1 Thessaloniciens 5.18

Lors de la campagne de promotion d’un de ses films, Keanu Reeves, en prenant le micro, a délivré un discours qui a laissé plus d’un sans voix. Son propos se cantonnait essentiellement à remercier ses collègues et toute l’équipe de production. S’il avait le rôle principal du héros dans le film, il ne tenait pas à ce qu’il en soit également ainsi dans la vraie vie. Sous le feu des projecteurs, il mettait en lumière les autres. La gratitude est une des plus belles leçons de vie. Je l’ai également apprise de grand-mère Martine. Quand vous lui donniez quelque chose, quelle qu’en soit la taille, l’épaisseur, la consistance, la valeur, elle vous disait inlassablement merci, tantôt en battant joyeusement et ardemment des mains, tantôt en levant vigoureusement le doigt vers le Ciel. 

La Bible nous exhorte à ne jamais tarir de remerciements envers Dieu. En effet, non seulement Il est le Seigneur à qui nous, créatures devons l’adoration mais aussi « Les bontés de l’Éternel ne sont pas épuisées, ses compassions ne sont pas à leur terme ; elles se renouvellent chaque matin. Oh ! que ta fidélité est grande ! » (Lamentations 3.22-23). Les raisons de rendre grâce ne manquent pas et ne manqueront jamais. C’est une garantie sûre et certaine. En toutes choses, il y aura toujours de quoi lever le doigt vers le ciel ou claquer les mains, en disant merci la bouche en chœur. Sinon l’exhortation de Paul aux fidèles de Thessalonique serait parfois incongrue. Dieu ne nous demande pas de nous forcer à dire merci mais Il nous invite à réfléchir profondément aux situations même difficiles comme le deuil, dans lesquelles nous nous trouvons, à la recherche de sujets d’actions de grâce qu’elles recèlent malgré tout. Bien entendu seul un croyant peut s’en donner la peine parce qu’une conviction profonde « que toutes choses concourent au bien de ceux qui aiment Dieu, de ceux qui sont appelés selon son dessein. », l’habite (Romains 8.28). Comme l’exprime John Piper, le détour avec Dieu en vaut toujours la peine. Celui qui est étranger à la vraie foi en revanche dira facilement « tout ce que Dieu fait est bon » sans mesurer les implications d’un tel propos au cœur de la détresse des autres, peut-être jusqu’à ce que lui-même en paie les frais. Là, il pourrait demander : « En quoi dans la difficulté ou l’épreuve que je traverse, tout ce que Dieu fait est bon ? »

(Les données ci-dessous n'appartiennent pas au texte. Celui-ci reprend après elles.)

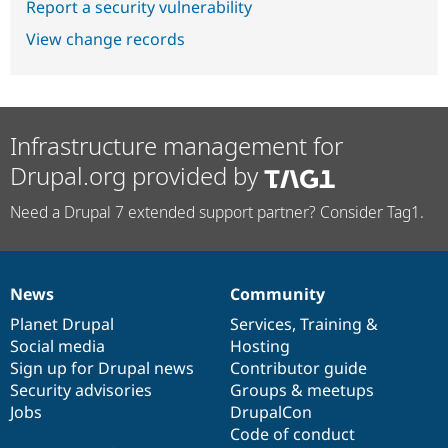
Report a security vulnerability
View change records
Infrastructure management for
Drupal.org provided by
Need a Drupal 7 extended support partner? Consider Tag1.
News
Community
News
Our
Documentation
Drupal
Governance
items
Planet Drupal
community
code
of
Services
,
Training
&
Social media
base
community
Hosting
Sign up for Drupal news
Contributor guide
Security advisories
Groups & meetups
Jobs
DrupalCon
Code of conduct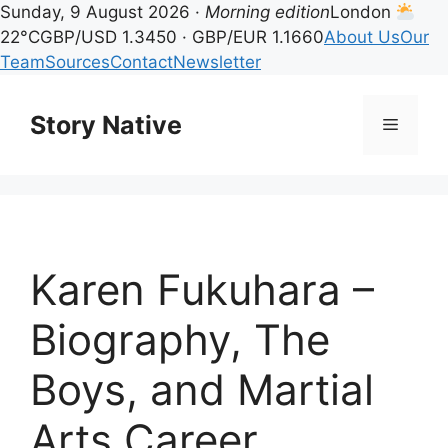
Sunday, 9 August 2026 ·
Morning edition
London
22°C
GBP/USD 1.3450 · GBP/EUR 1.1660
About Us
Our
Team
Sources
Contact
Newsletter
Skip
to
Story Native
Menu
content
Karen Fukuhara –
Biography, The
Boys, and Martial
Arts Career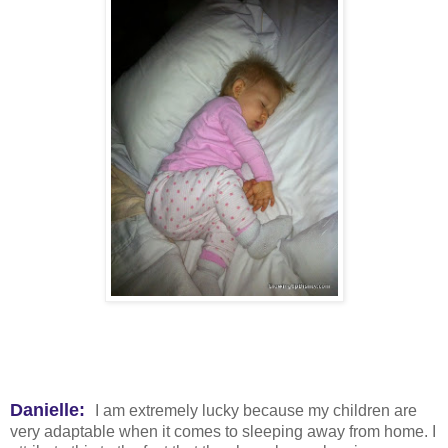
Danielle:
I am extremely lucky because my children are
very adaptable when it comes to sleeping away from home. I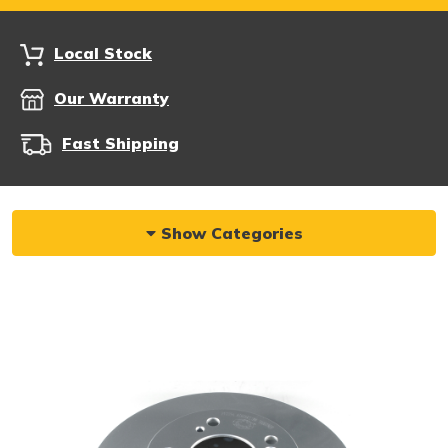
Local Stock
Our Warranty
Fast Shipping
Show Categories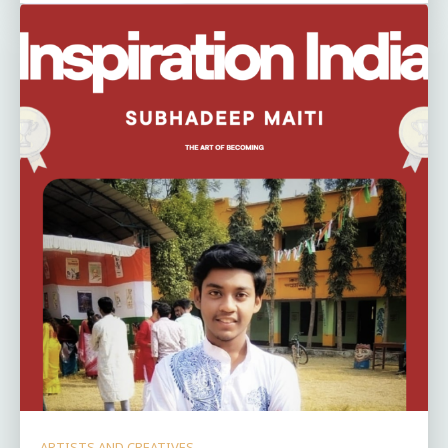
ARTISTS AND CREATIVES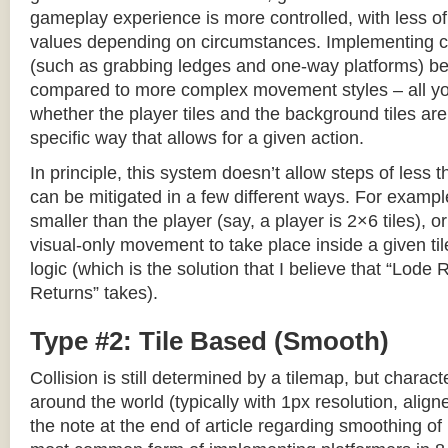
gameplay experience is more controlled, with less o
values depending on circumstances. Implementing c
(such as grabbing ledges and one-way platforms) b
compared to more complex movement styles – all yo
whether the player tiles and the background tiles are
specific way that allows for a given action.
In principle, this system doesn’t allow steps of less th
can be mitigated in a few different ways. For example,
smaller than the player (say, a player is 2×6 tiles), o
visual-only movement to take place inside a given tile
logic (which is the solution that I believe that “Lod
Returns” takes).
Type #2: Tile Based (Smooth)
Collision is still determined by a tilemap, but charac
around the world (typically with 1px resolution, align
the note at the end of article regarding smoothing of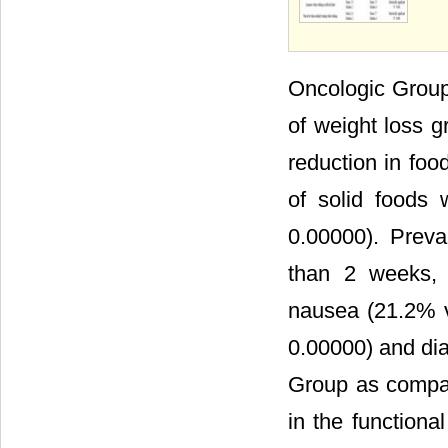
Oncologic Group 
of weight loss g
reduction in foo
of solid foods 
0.00000). Preva
than 2 weeks, 
nausea (21.2% v
0.00000) and dia
Group as compar
in the function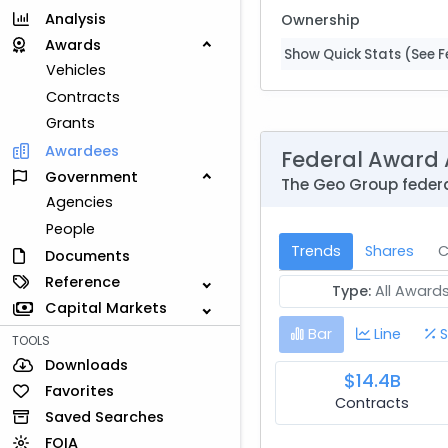
Analysis
Ownership
Awards
Show Quick Stats (See Fe
Vehicles
Contracts
Grants
Awardees
Federal Award 
Government
The Geo Group federa
Agencies
People
Trends
Shares
C
Documents
Reference
Type:
All Award
Capital Markets
Bar
Line
S
TOOLS
Downloads
$14.4B
Favorites
Contracts
Saved Searches
FOIA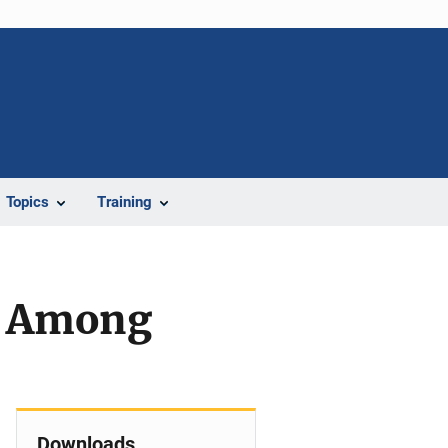
Topics
Training
al Among
Downloads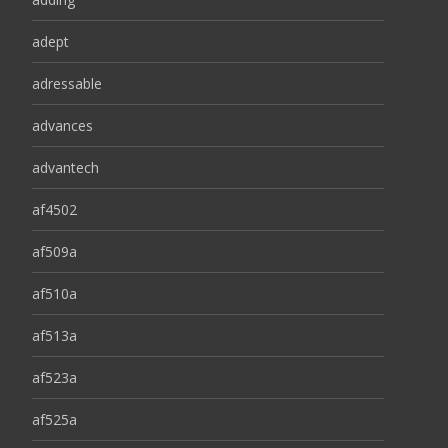
adept
adressable
advances
advantech
af4502
af509a
af510a
af513a
af523a
af525a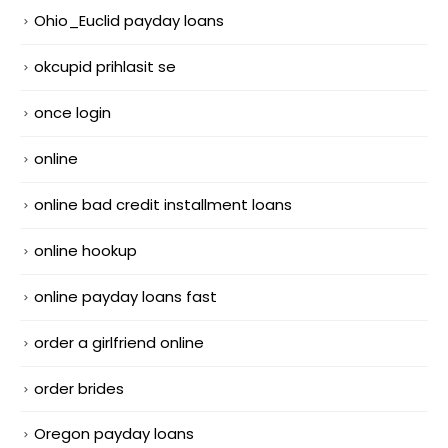
Ohio_Euclid payday loans
okcupid prihlasit se
once login
online
online bad credit installment loans
online hookup
online payday loans fast
order a girlfriend online
order brides
Oregon payday loans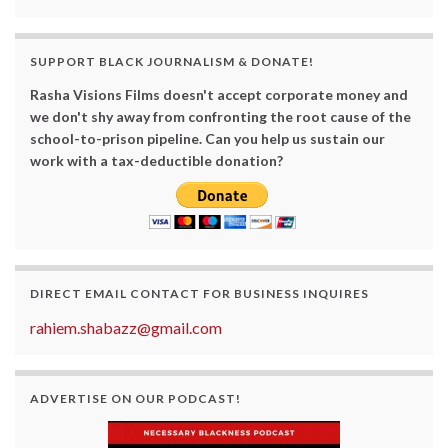
SUPPORT BLACK JOURNALISM & DONATE!
Rasha Visions Films doesn't accept corporate money and
we don't shy away from confronting the root cause of the
school-to-prison pipeline. Can you help us sustain our
work with a tax-deductible donation?
DIRECT EMAIL CONTACT FOR BUSINESS INQUIRES
rahiem.shabazz@gmail.com
ADVERTISE ON OUR PODCAST!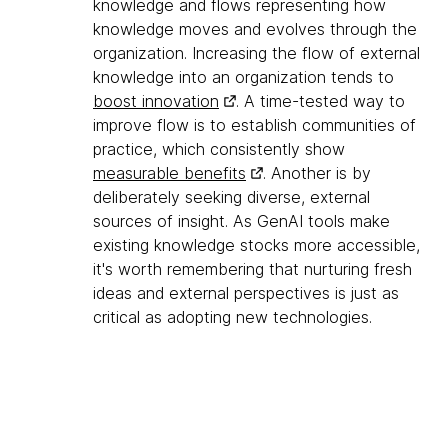
knowledge and flows representing how
knowledge moves and evolves through the
organization. Increasing the flow of external
knowledge into an organization tends to
boost innovation
. A time-tested way to
improve flow is to establish communities of
practice, which consistently show
measurable benefits
. Another is by
deliberately seeking diverse, external
sources of insight. As GenAI tools make
existing knowledge stocks more accessible,
it's worth remembering that nurturing fresh
ideas and external perspectives is just as
critical as adopting new technologies.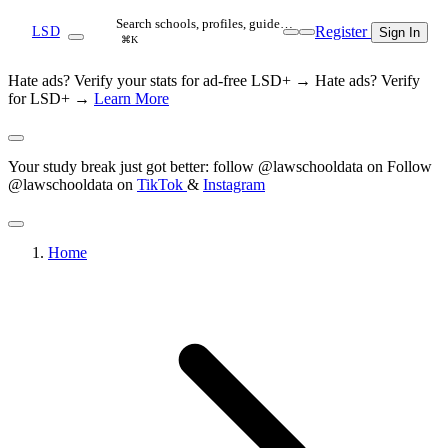
Search schools, profiles, guide…
Register
LSD
Sign In
⌘K
Hate ads? Verify your stats for ad-free LSD+ →
Hate ads? Verify
for LSD+ →
Learn More
Your study break just got better: follow @lawschooldata on
Follow
@lawschooldata on
TikTok
&
Instagram
Home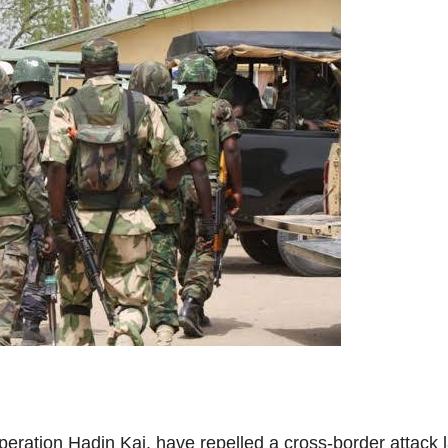
 Operation Hadin Kai, have repelled a cross-border att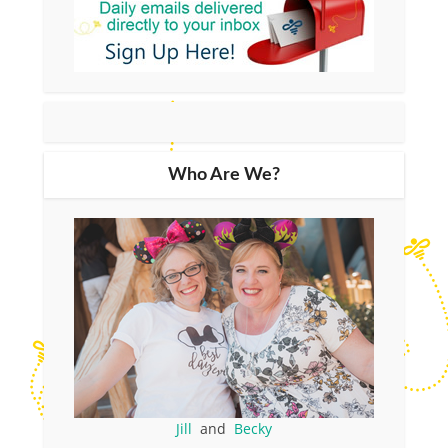
Who Are We?
Jill
and
Becky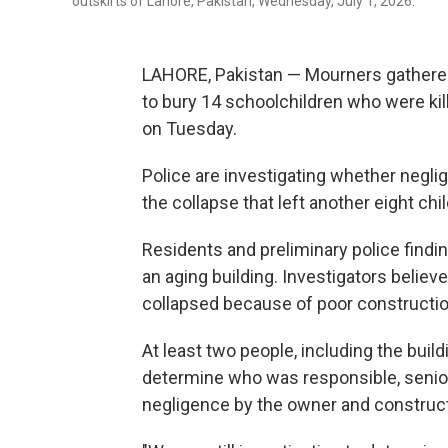
outskirts of Lahore, Pakistan, Wednesday, July 1, 2026.
LAHORE, Pakistan — Mourners gathered
to bury 14 schoolchildren who were kil
on Tuesday.
Police are investigating whether negl
the collapse that left another eight chi
Residents and preliminary police findin
an aging building. Investigators believ
collapsed because of poor constructio
At least two people, including the buil
determine who was responsible, senior p
negligence by the owner and construct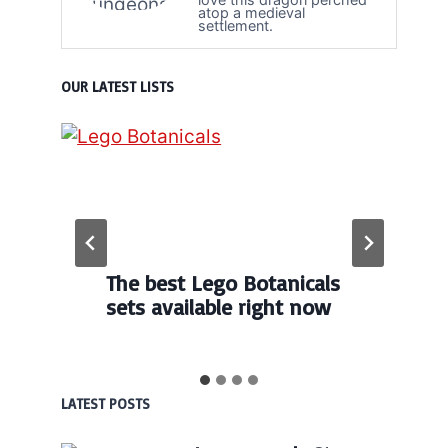
atop a medieval
settlement.
OUR LATEST LISTS
The best Lego Botanicals
sets available right now
LATEST POSTS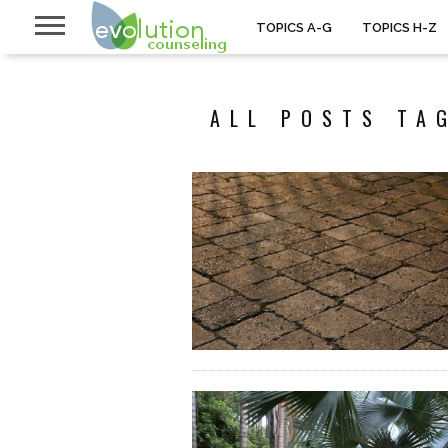
TOPICS A-G
TOPICS H-Z
ALL POSTS TA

Le croyant peut lui aussi avoir des moments de doute et s’interroger sur les motifs pour lesquels rendre grâce dans la tourmente. C’est là que la communion avec son Seigneur intervient favorablement. « Priez sans cesse », tel est le passage qui précède le texte du jour (1 Thessaloniciens 5.17). Si nous avons l’habitude de nous adresser au Seigneur, nous pourrons Lui demander l’aide, la consolation et les raisons dont nous avons besoin pour éprouver de la reconnaissance envers le Dieu bon, compatissant et fidèle qu’Il est. Il nous éclairera de sa lumière et fera briller l’espoir dans nos cœurs. Si nous sommes éplorés, nous nous rappellerons peut-être les bons moments passés avec les nôtres partis, leurs bienfaits à notre égard, la joie de leur simple présence. Ou nous verrons probablement les bontés du Seigneur envers nous, envers ceux qui nous entourent et que nous côtoyons encore dans le monde des vivants, à travers qui nous recevons un soutien supplémentaire de sa part. Ou nos regards seront tournés vers un avenir éternel où  « Il essuiera toute larme de leurs yeux, et la mort ne sera plus ; il n’y aura plus ni deuil, ni cri, ni douleur, car les premières choses ont disparu » (Apocalypse 21.4).

Sois abondamment béni(e) !

Dimanche, 30 novembre 2025 —Freddy S.